Schwierig wird es für das Team immer dann, wenn sich viele Menschen ohne Termin anstellen – und auch noch in die falsche Schlange. Die Impfenden und Testenden müssen dann gemeinsam mit der Securitas die Sache regeln, verlieren Zeit, kommen in Verzug, was wiederum diejenigen ärgert, die rechtzeitig erscheinen. Am vorletzten Samstag sei es besonders schlimm gewesen. Zwei Wochen war das Impfzentrum im Medin wegen der Umorganisation zu, am 9. Oktober machte es wieder auf. «Alle kamen zur selben Zeit und wollten sofort eine Impfung», sagt sie. Ihr Team habe durcharbeiten müssen, ohne richtige Mittagspause. Dies, obwohl es auch in den kommenden Tagen noch zahlreiche freie Impftermine im Medin gibt. Arni ist bei der Planung besonders gefordert. Sie entscheidet von Tag zu Tag, ob weitere Impftermine aufgeschaltet werden und ob sie ihr Team dementsprechend aufstocken muss. So könne es vorkommen, dass sich das Angebot auf der Website innerhalb Minuten ändert. Sie empfiehlt demnach, die Website regelmässig zu konsultieren. «So sollte es kein Problem sein, einen passenden Impftermin zu finden», sagt Arni.

Beim Testzentrum laufe es ähnlich ab. Termine werden laut Arni auch kurzfristig aufgeschaltet. Vor den Wochenenden sind sie seit der Ausweitung der Zertifikatspflicht jedoch rar, eben dann, wenn ein Restaurantbesuch oder ein Konzert ansteht. Wichtig sei aber: «Wer Symptome hat, der findet bei uns immer einen Termin», sagt Arni. Wenn nicht online, dann per Telefon oder direkt vor Ort.

Perfekter Studentenjob

In Lyss geht die Test-Pause, die sich Lilian Glenzer und Pranavan Thambipillai für das Interview freigeschaufelt haben, ihrem Ende zu, als jemand die Klingel betätigt. Doch die nächste Patientin muss sich noch etwas gedulden – für einmal nicht, weil das Personal wegen Diskussionen mit zu Testenden in Verzug gerät, sondern weil sie selbst zu früh dran ist.

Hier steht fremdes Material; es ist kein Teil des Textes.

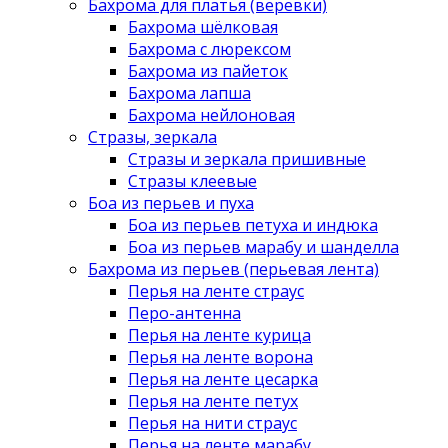
Бахрома для платья (веревки)
Бахрома шёлковая
Бахрома с люрексом
Бахрома из пайеток
Бахрома лапша
Бахрома нейлоновая
Стразы, зеркала
Стразы и зеркала пришивные
Стразы клеевые
Боа из перьев и пуха
Боа из перьев петуха и индюка
Боа из перьев марабу и шанделла
Бахрома из перьев (перьевая лента)
Перья на ленте страус
Перо-антенна
Перья на ленте курица
Перья на ленте ворона
Перья на ленте цесарка
Перья на ленте петух
Перья на нити страус
Перья на ленте марабу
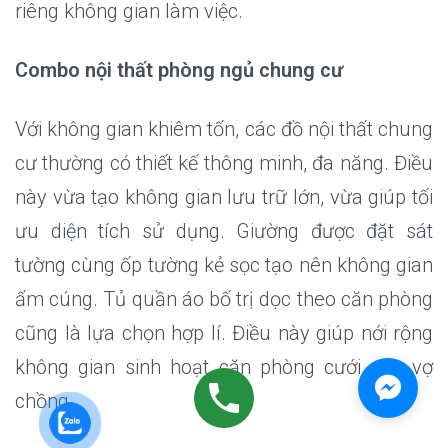
riêng không gian làm việc.
Combo nội thất phòng ngủ chung cư
Với không gian khiêm tốn, các đồ nội thất chung
cư thường có thiết kế thông minh, đa năng. Điều
này vừa tạo không gian lưu trữ lớn, vừa giúp tối
ưu diện tích sử dụng. Giường được đặt sát
tường cùng ốp tường kẻ sọc tạo nên không gian
ấm cúng. Tủ quần áo bố trị dọc theo căn phòng
cũng là lựa chọn hợp lí. Điều này giúp nới rộng
không gian sinh hoạt căn phòng cưới của vợ
chồng.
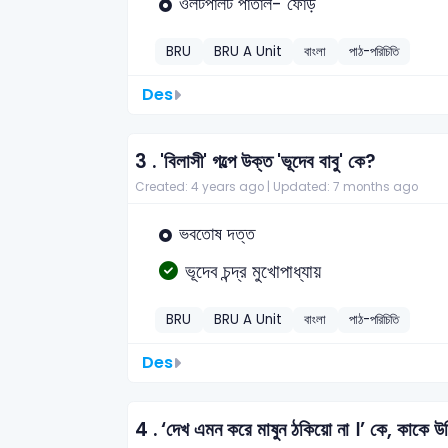
ওলটপালট পাতাল- ফোঁড়
BRU
BRU A Unit
বাংলা
পাঠ-পরিচিতি
Des
3 .
'বিলাসী' গল্পে উক্ত 'ভূদেব বাবু' কে?
Created: 4 years ago |
Updated: 7 months ago
ভবতোষ দত্ত
ভূদেব চন্দ্র মুখোপাধ্যায়
BRU
BRU A Unit
বাংলা
পাঠ-পরিচিতি
Des
4 .
‘দেখ এমন করে মাষুন ঠকিয়ো না ।’ কে, কাকে উ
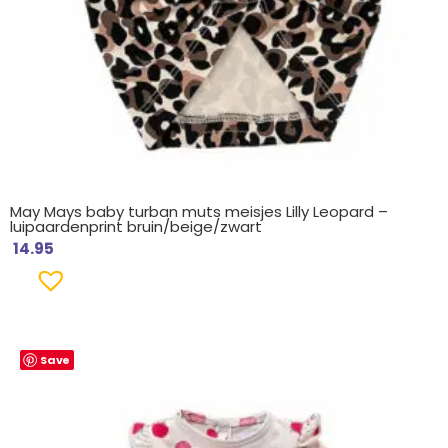
May Mays baby turban muts meisjes Lilly Leopard –
luipaardenprint bruin/beige/zwart
14.95
Save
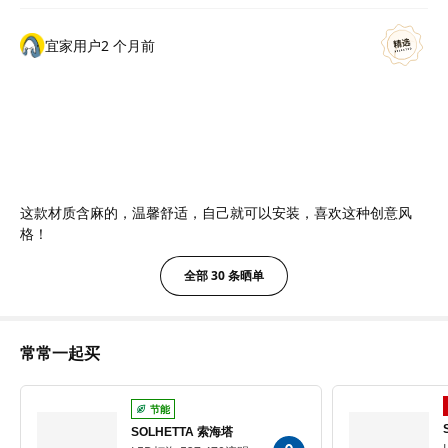
宜家用户
2 个月前
这款材质含麻的，温馨舒适，自己就可以安装，喜欢这种创意风
格！
全部 30 条晒单
常常一起买
节能
SOLHETTA 索海塔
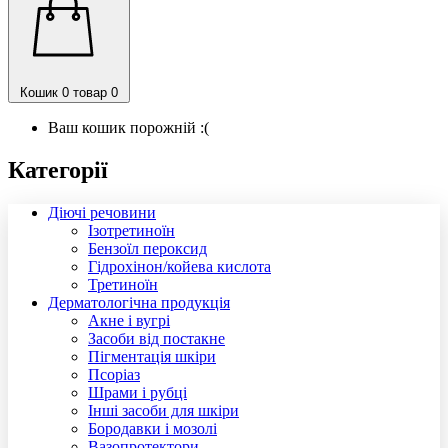
Кошик
0 товар
0
Ваш кошик порожній :(
Категорії
Діючі речовини
Ізотретиноїн
Бензоїл пероксид
Гідрохінон/койева кислота
Третиноїн
Дерматологічна продукція
Акне і вугрі
Засоби від постакне
Пігментація шкіри
Псоріаз
Шрами і рубці
Інші засоби для шкіри
Бородавки і мозолі
Вазопротектори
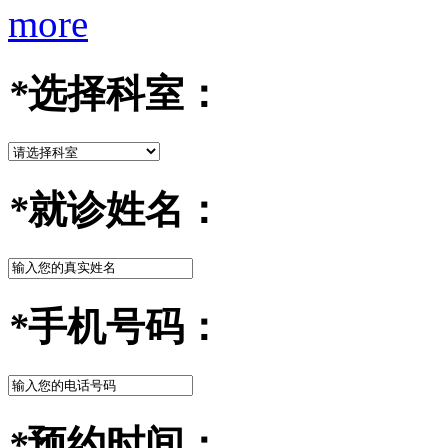
more
*
选择科室：
*
就诊姓名：
*
手机号码：
*
预约时间：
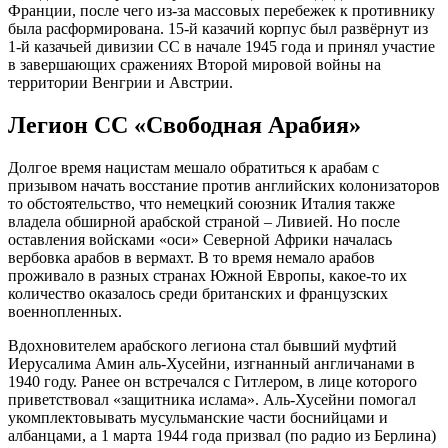
Франции, после чего из-за массовых перебежек к противнику
была расформирована. 15-й казачий корпус был развёрнут из
1-й казачьей дивизии СС в начале 1945 года и принял участие
в завершающих сражениях Второй мировой войны на
территории Венгрии и Австрии.
Легион СС «Свободная Арабия»
Долгое время нацистам мешало обратиться к арабам с
призывом начать восстание против английских колонизаторов
то обстоятельство, что немецкий союзник Италия также
владела обширной арабской страной – Ливией. Но после
оставления войсками «оси» Северной Африки началась
вербовка арабов в вермахт. В то время немало арабов
проживало в разных странах Южной Европы, какое-то их
количество оказалось среди британских и французских
военнопленных.
Вдохновителем арабского легиона стал бывший муфтий
Иерусалима Амин аль-Хусейни, изгнанный англичанами в
1940 году. Ранее он встречался с Гитлером, в лице которого
приветствовал «защитника ислама». Аль-Хусейни помогал
укомплектовывать мусульманские части боснийцами и
албанцами, а 1 марта 1944 года призвал (по радио из Берлина)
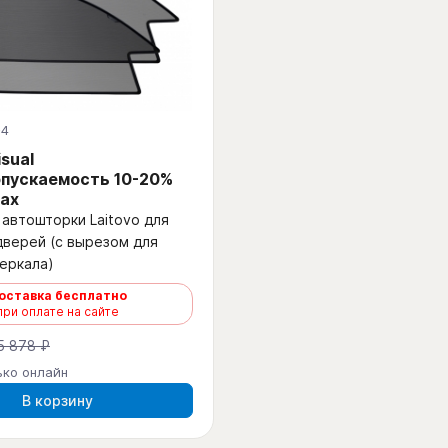
-4
isual
пускаемость 10-20%
ах
автошторки Laitovo для
дверей (с вырезом для
еркала)
оставка бесплатно
при оплате на сайте
5 878 ₽
ько онлайн
В корзину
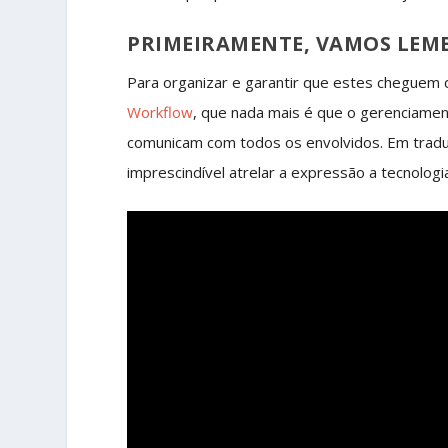
PRIMEIRAMENTE, VAMOS LEM
Para organizar e garantir que estes cheguem d
Workflow
, que nada mais é que o gerenciame
comunicam com todos os envolvidos. Em traduçã
imprescindível atrelar a expressão a tecnologi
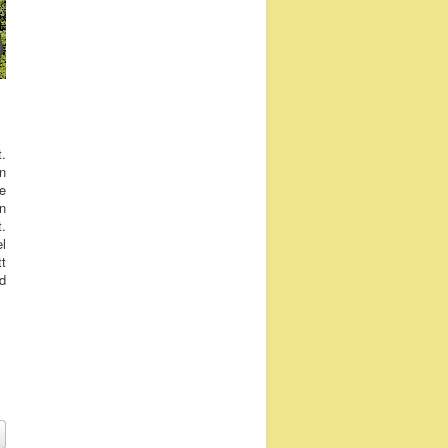
.
n
e
n
.
l
t
d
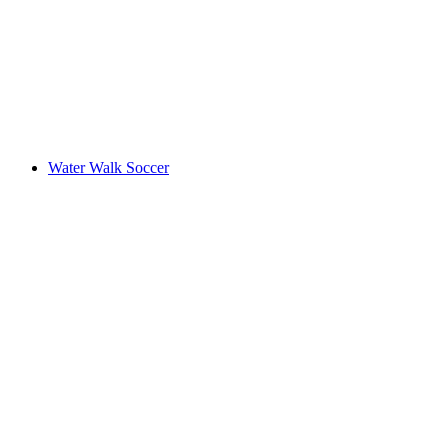
Water Walk Soccer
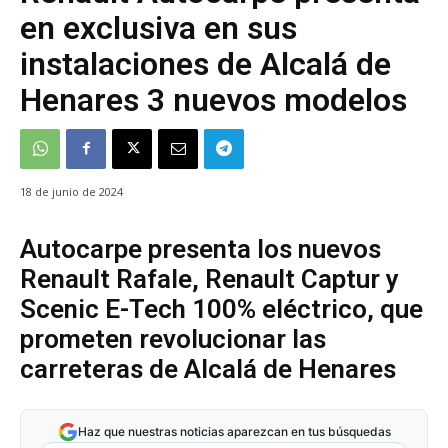
en exclusiva en sus
instalaciones de Alcalá de
Henares 3 nuevos modelos
18 de junio de 2024
Autocarpe presenta los nuevos
Renault Rafale, Renault Captur y
Scenic E-Tech 100% eléctrico, que
prometen revolucionar las
carreteras de Alcalá de Henares
Haz que nuestras noticias aparezcan en tus búsquedas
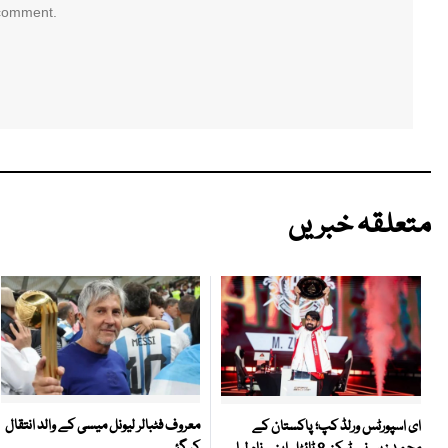
 comment.
متعلقہ خبریں
معروف فٹبالر لیونل میسی کے والد انتقال
ای اسپورٹس ورلڈ کپ؛ پاکستان کے
کر گئے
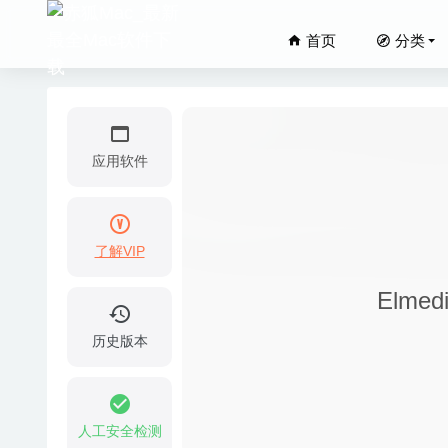
首页
分类
应用软件
了解VIP
LuLu 2
Elme
Morph 
Movie T
历史版本
NoteBur
FabFilt
2025-03-03
人工安全检测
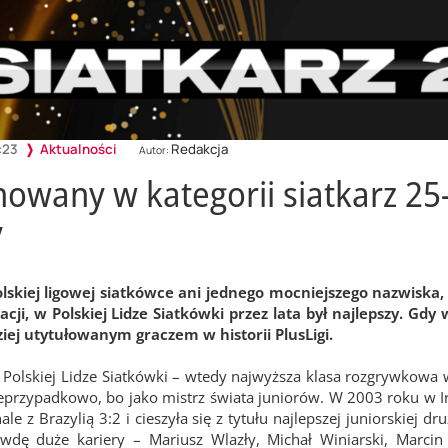
:23
Aktualności
Redakcja
Autor:
wany w kategorii siatkarz 25-l
y
skiej ligowej siatkówce ani jednego mocniejszego nazwiska, ni
cji, w Polskiej Lidze Siatkówki przez lata był najlepszy. Gdy 
ziej utytułowanym graczem w historii PlusLigi.
w Polskiej Lidze Siatkówki – wtedy najwyższa klasa rozgrywkowa w
ieprzypadkowo, bo jako mistrz świata juniorów. W 2003 roku w I
ale z Brazylią 3:2 i cieszyła się z tytułu najlepszej juniorskiej 
rawdę duże kariery – Mariusz Wlazły, Michał Winiarski, Marc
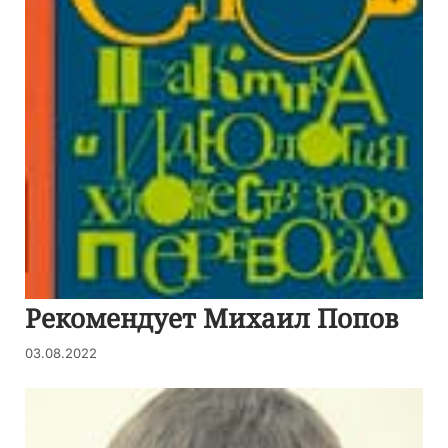
Рекомендует Михаил Попов
03.08.2022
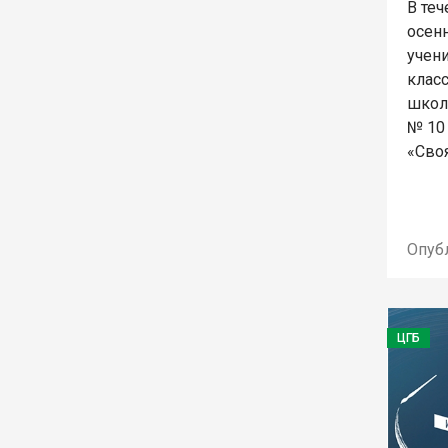
В теч
осенн
учени
класс
школ
№ 10
«Своя
Опуб
ЦГБ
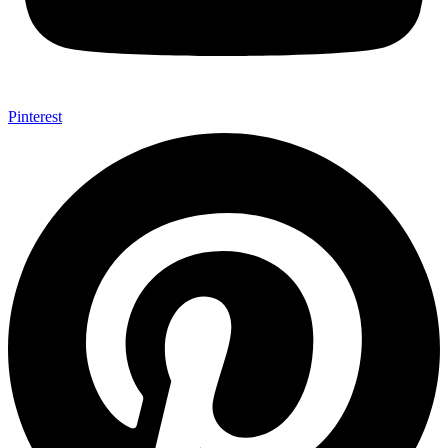
Pinterest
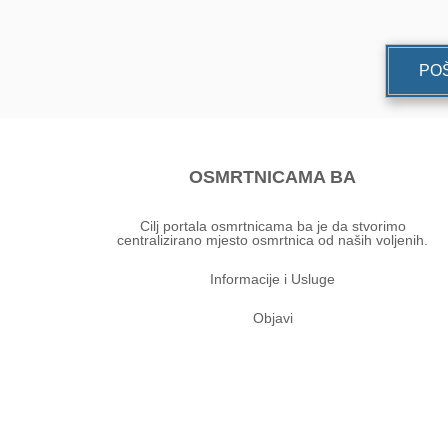
POŠ
OSMRTNICAMA BA
Cilj portala osmrtnicama ba je da stvorimo
centralizirano mjesto osmrtnica od naših voljenih.
Informacije i Usluge
Objavi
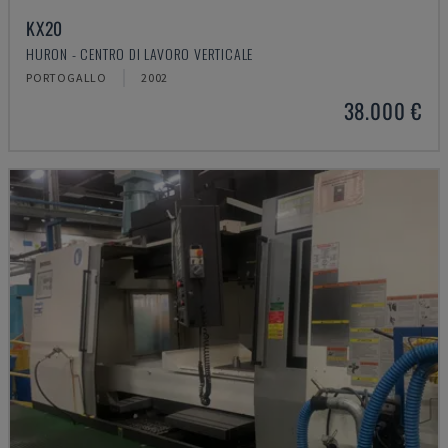
KX20
HURON - CENTRO DI LAVORO VERTICALE
PORTOGALLO
2002
38.000 €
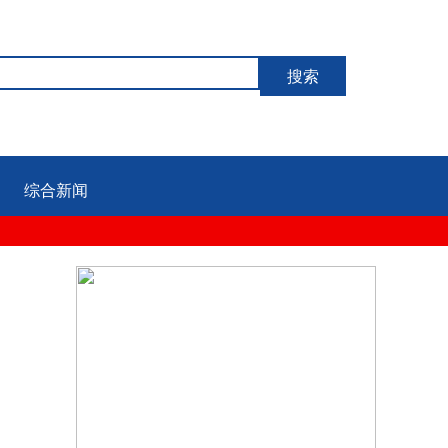
搜索
综合新闻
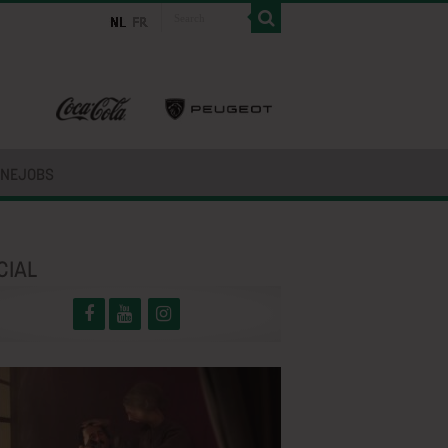
INEJOBS
CIAL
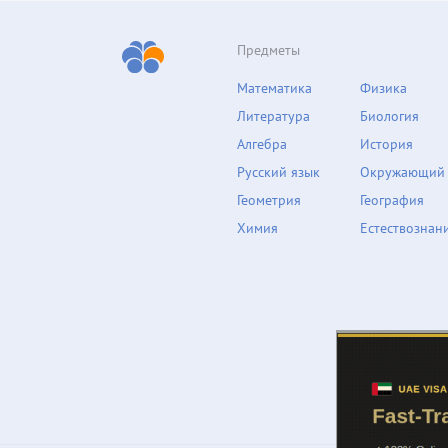
Предметы
Математика
Физика
Литература
Биология
Алгебра
История
Русский язык
Окружающий
Геометрия
География
Химия
Естествознан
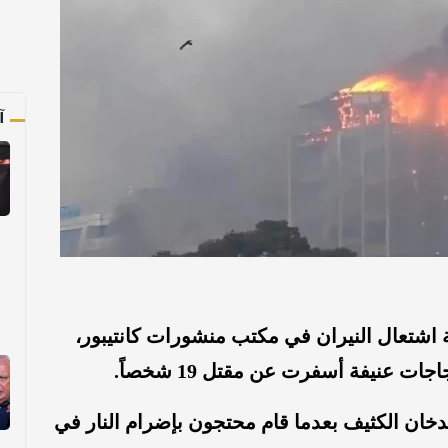
آ
اشتعال النيران في مكتب منشورات كانتيبور،
ت عنيفة أسفرت عن مقتل 19 شخصاً.
لدخان الكثيف بعدما قام محتجون بإضرام النار في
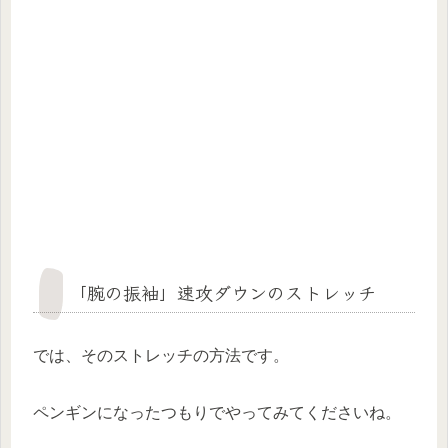
「腕の振袖」速攻ダウンのストレッチ
では、そのストレッチの方法です。
ペンギンになったつもりでやってみてくださいね。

Glenzer und Thambipillai sagen, dass sie mit der neuerdings angespannten Situation zurechtkämen. Das gehe nicht allen so: «Eine Kollegin sagte mir, dass sie es nicht aushalte, den ganzen Frust abzubekommen. Ich denke, ich hatte vergleichsweise Glück bis jetzt», sagt Lilian Glenzer. Klar gebe es schlecht gelaunte Leute, aber wenn sie freundlich bleibe, entspanne sich die Situation meistens: «Manchmal kommt jemand grummelig hinein, dann sage ich: Ah schön, Sie verreisen in die Ferien. Wohin geht’s? – Und schon ist das Eis gebrochen.»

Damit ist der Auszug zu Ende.